Es la grandeza y la miseria del fútbol. Sólo una semana después de un final descorazonador en Girona, la providencia, la diosa Fortuna, o el mismo bendito balón redondo, le devolvió al Córdoba lo que le había quitado en Montilivi. En un final de partido agónico, al que se
había llegado con 1-1 tras los goles de Mario Rosas y Pierini, uno en cada tiempo, los blanquiverdes encontraron un penalti de Dealbert a Natalio que Yordi transformó para llevar la locura a la grada. Aunque antes de acabar el duelo, Navas, que había fallado en el tanto castellonense, se erigió en salvador con un paradón que dejó los puntos en casa.
Al contrario de lo que suele hacer habitual, Juan Luna Eslava sorprendió mucho con su once inicial. Entre lo esperado, Gaspar Gálvez recuperó su sitio como pareja de Alessandro Pierini en el eje de la defensa, pero no así José Vega el de interior izquierdo, donde continuó Arteaga, ni Francisco Javier Katxorro el de mediocentro, puesto que Carpintero se mantuvo como parteneire de Antonio Álvarez "Ito". Pero es que, además, el técnico se cargó a Yordi, para mover de sitio a Natalio y dar la titularidad por primera vez a Gustavo Oberman. En el Castellón se confirmó que Mario Rosas adelantaba su posición a la zona de enganche, justo por detrás del argentino Leo Ulloa. Omar y Gari Uranga tomaron su posición en las bandas, y López Garai y Mantecón integraron el doble pivote.

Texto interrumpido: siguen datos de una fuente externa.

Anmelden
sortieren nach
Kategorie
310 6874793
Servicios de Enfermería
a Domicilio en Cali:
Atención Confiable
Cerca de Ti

No había pasado ni un minuto de juego, cuando Cristian Álvarez, de libre directo, ya había probado a Carlos Sánchez, que respondió bien mandando el balón a saque de esquina. El Córdoba salió enchufado y convencido de sus posibilidades, mientras los castellonenses contemporizaban y las veían venir.
Sin embargo, con el paso de los minutos, el cuadro orellut empezó a sentirse más cómodo en el campo, a tocar con criterio y a ahogar la circulación de balón cordobesista en la medular. El Córdoba encontró como solución las pelotas largas y profundas por la izquierda, aunque sin llegadas claras. Arteaga probó desde lejos al paso por el minuto doce, aunque el balón ni inquietó al meta visitante.
Llegadas en faltas de Cristian
Poco después, Carlos Sánchez volvió a intervenir en otra falta muy tocada por Cristian, que Pierini estuvo cerca de peinar a la red. El globo de Natalio posterior no encontró rematador. La respuesta castellonense, aú
n en la categoría de amagos, llegó en una falta directa botada por Gari Uranga que acabó en las vallas publicitarias de detrás de la meta de Raúl Navas.
Una cabalgada personal de Rubén, con dos recortes pero falta clara cuando buscaba el tercero, fue el preludio de otra falta lateral botada por Cristian, y a la que otra vez respondió con los puños y mucha seguridad el cancerbero castellonense. Pierini se la jugó en la salida de un balón que heló la sangre del cordobesismo, más o menos como Mora con la de sus seguidores albinegros, en una acción en la que por poco se hace un lío con su portero.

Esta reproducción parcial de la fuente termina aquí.